While Chagos undoubtedly boasts a marine environment worth protecting, it is mostly thanks to a massive US military base on the largest island of Diego Garcia, which has imposed secrecy and seclusion on the surrounding waters for decades. Before construction on the base began in 1973, the indigenous Chagos Islanders were forcibly evicted from their homes. Devoid of people, most of Chagos was left to the wild. Native species and the coral reefs flourished. Today, some scientists and conservation groups tolerate the military footprint in Chagos as a pragmatic way to guarantee the archipelago’s continued isolation. But just how secure is this supposed environmental safe haven?
For one thing, the base on Diego Garcia degrades the natural environment. Given the industrial nature of modern warfare, how could it do otherwise? The base is a magnet for huge, polluting air and sea vessels – nuclear submarines among them – and houses stockpiles of armaments. Diego Garcia’s lagoon has been subject to blasting and dredging. A runway has been paved, buildings erected. And US military personnel are permitted to fish in what is supposedly a no-take marine park because, astonishingly, Diego Garcia and its territorial waters are excluded from the MPA framework.
Furthermore, what happens to the Chagos MPA if US military policy shifts – if, for example, the Pentagon presses for the militarisation of the entire Chagos Archipelago? Or what if a training exercise goes wrong, as happened recently when two US fighter jets dropped bombs near the Great Barrier Reef? What if Diego Garcia is attacked by a foreign adversary? As these contingencies make clear, military custodianship of Chagos comes with intolerable risk.

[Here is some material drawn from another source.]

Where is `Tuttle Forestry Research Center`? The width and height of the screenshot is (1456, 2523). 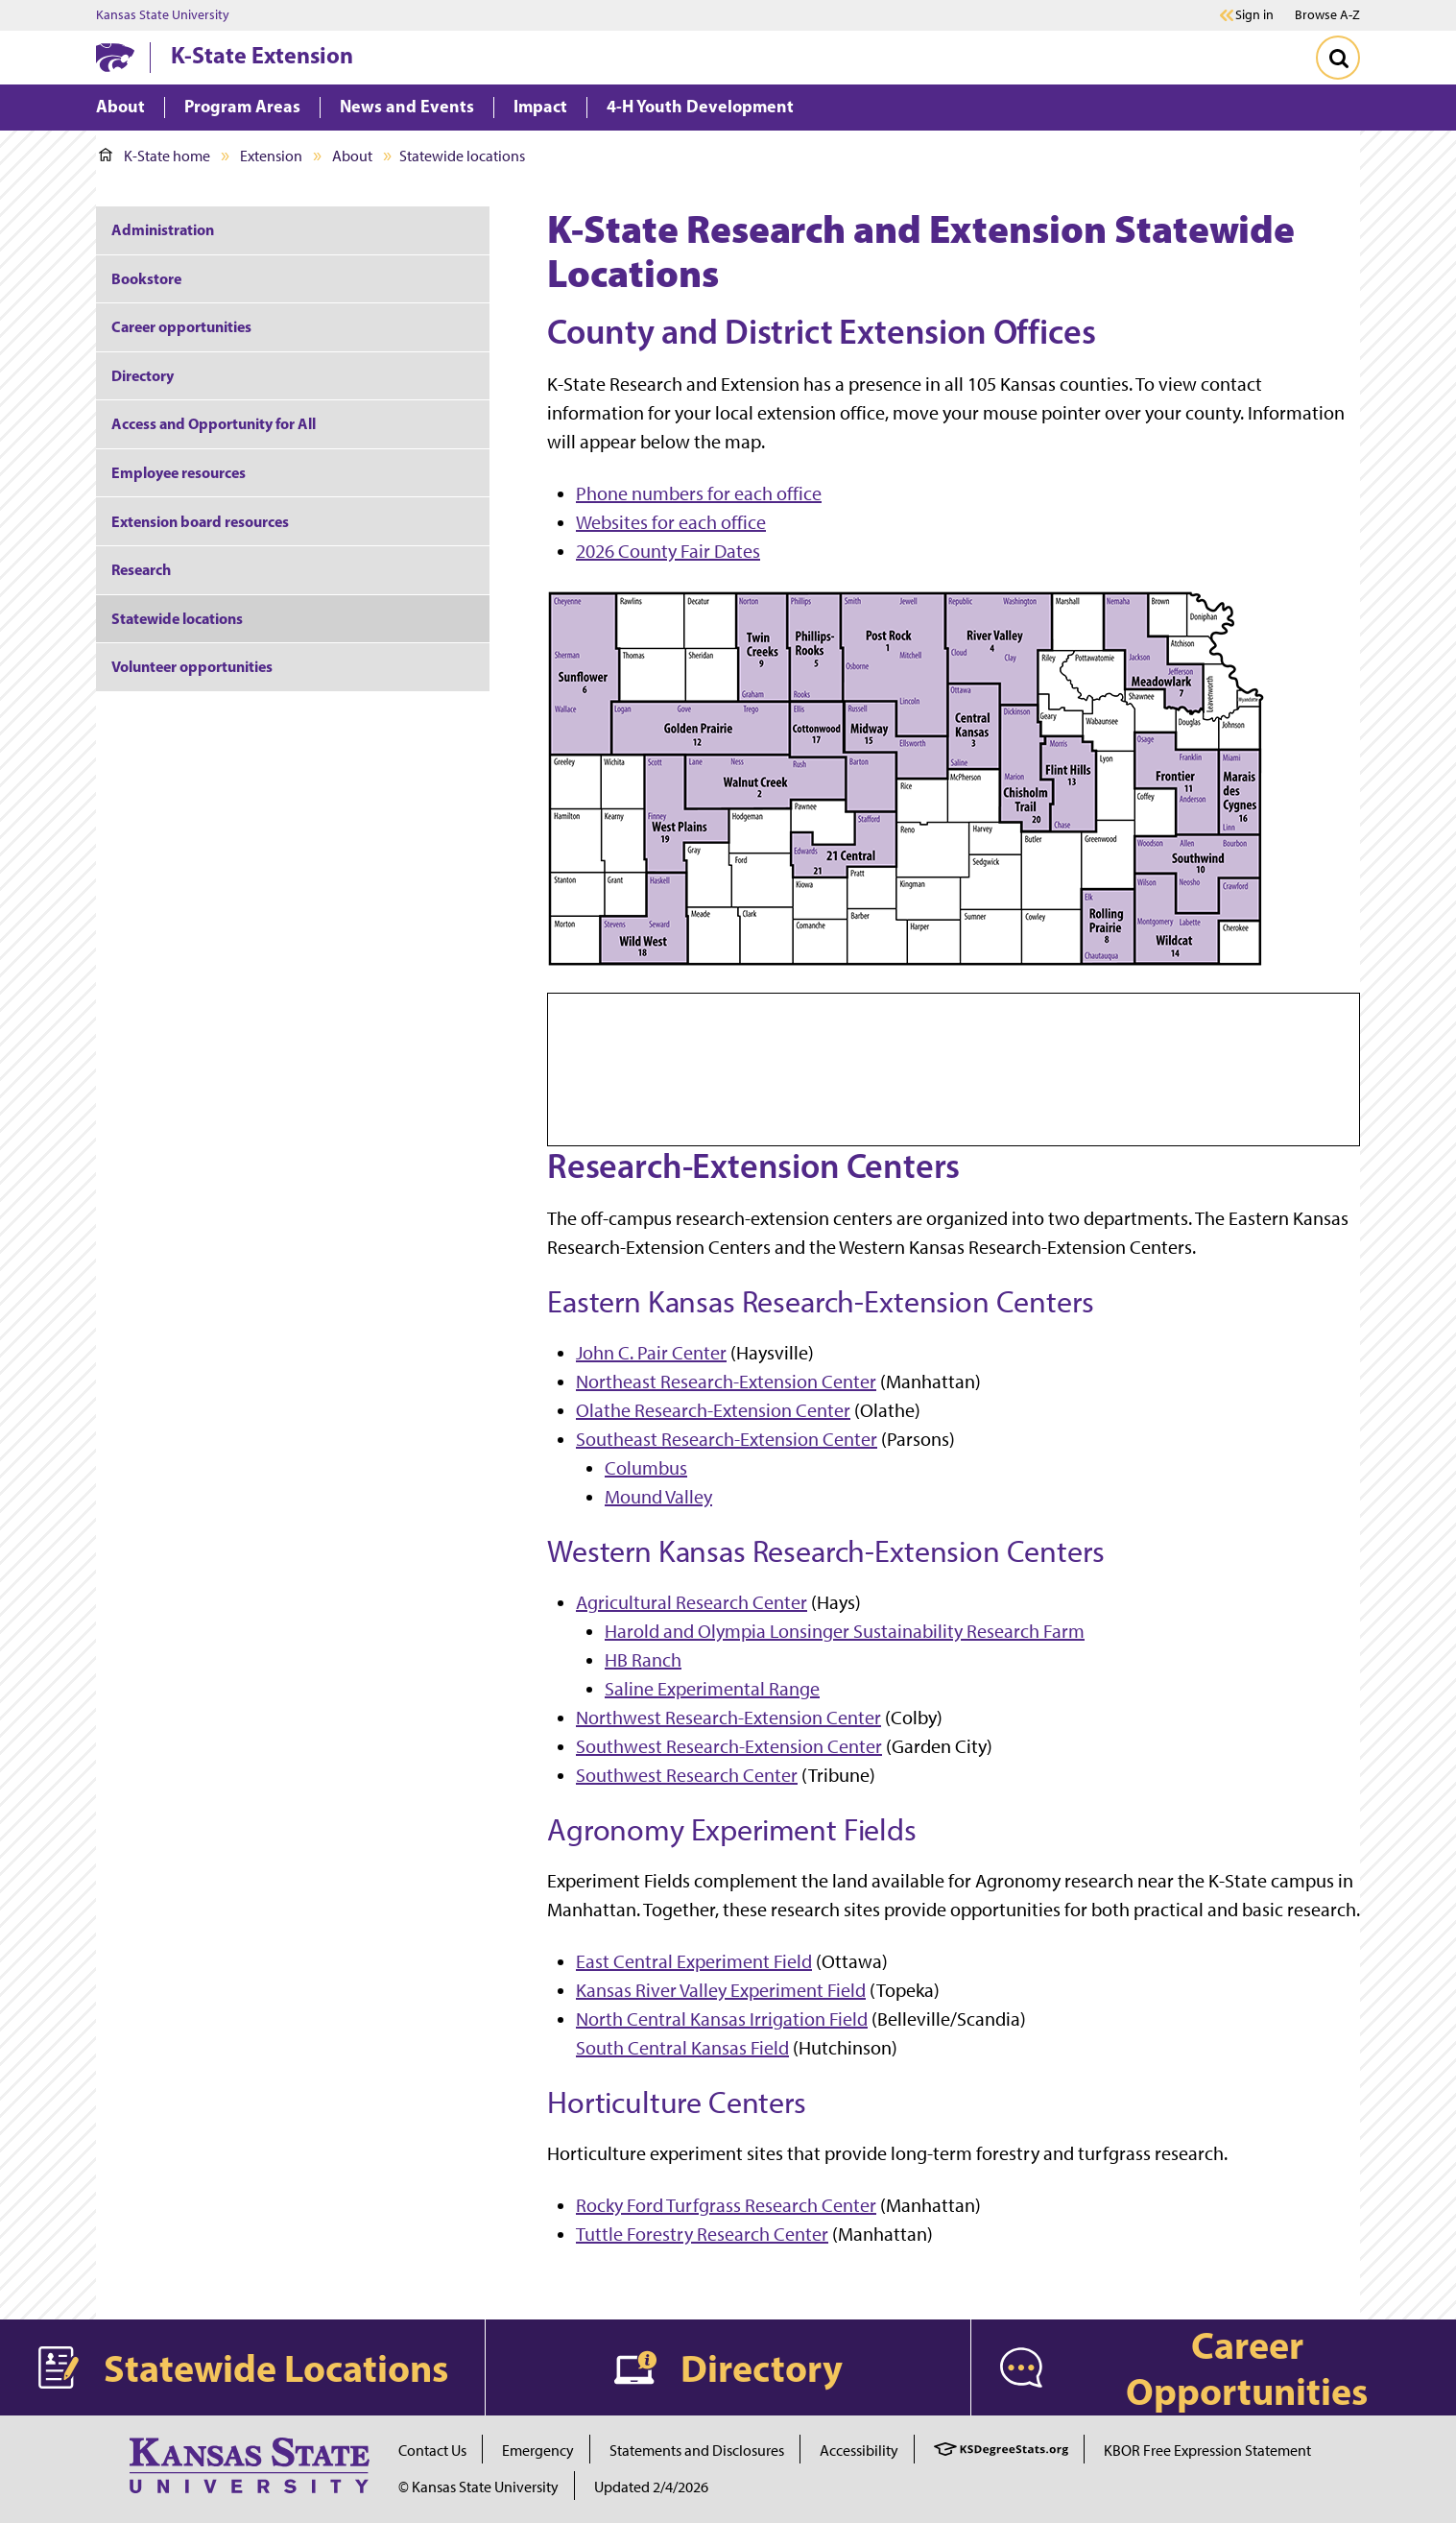 Tuttle Forestry Research Center is located at coordinates (702, 2234).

One way forward would be to integrate Diego Garcia into the MPA framework. However, while environmental regulation and monitoring of the base should be increased, this would do nothing to guard against the creeping militarisation of the rest of Chagos. A more far-reaching settlement would be to separate Diego Garcia from the rest of BIOT, creating two distinct jurisdictions.
In the past, British officials always have urged the Pentagon to declare the entirety of BIOT necessary for military purposes, partly as a pretext for not resettling the Chagossians and perhaps also to delay ceding Chagos to the government of Mauritius, which claims sovereignty over the entire archipelago, and to whom Britain has promised the islands once they are no longer needed for military purposes. Yet the fact is only Diego Garcia is of any military value. The political architecture should reflect this, confining military activity to Diego Garcia and releasing the Outer Chagos Islands—and the Chagos MPA along with them—from relying upon the good will of a US military that cannot commit to making environmental protection a priority.
At first glance, this solution might appear to risk antagonising Mauritius. But divorcing the Outer Chagos Islands from Diego Garcia would pave the way for the transfer of these non-militarised islands to Mauritius within the foreseeable future – a marked improvement on the status quo. Port Louis could immediately become engaged in the management of the MPA as part of a gradual handover.
Emancipating the Outer Chagos Islands would also make conciliation with the exiled Chagossians, now long overdue, much easier to attain. Islanders could resettle the atolls of Salomon and Peros Banhos, whether under British, Mauritian or joint supervision, without ever interfering with operations on Diego Garcia. Of course, the right to resettle Diego Garcia should never be conceded; rather, a successful and sustainable return to the outer islands would prove that a Chagossian presence on Diego Garcia is nothing to fear.
For too long, the conservation of Chagos has been treated in isolation from military, diplomatic and human rights issues. Instead, it must be recognised that Mauritius will, sooner or later, acquire sovereignty over the islands and their fragile coral reefs. More immediately, the Chagossians have the right to be involved in the conservation of their homeland. It is better to build a sustainable future in Chagos now – politically as well as environmentally – than accept military custodianship as the only game in town.
Peter Harris is a PhD candidate, Department of Government, University of Texas at Austin. He is currently researching the human and environmental implications of the US military base on Diego Garcia.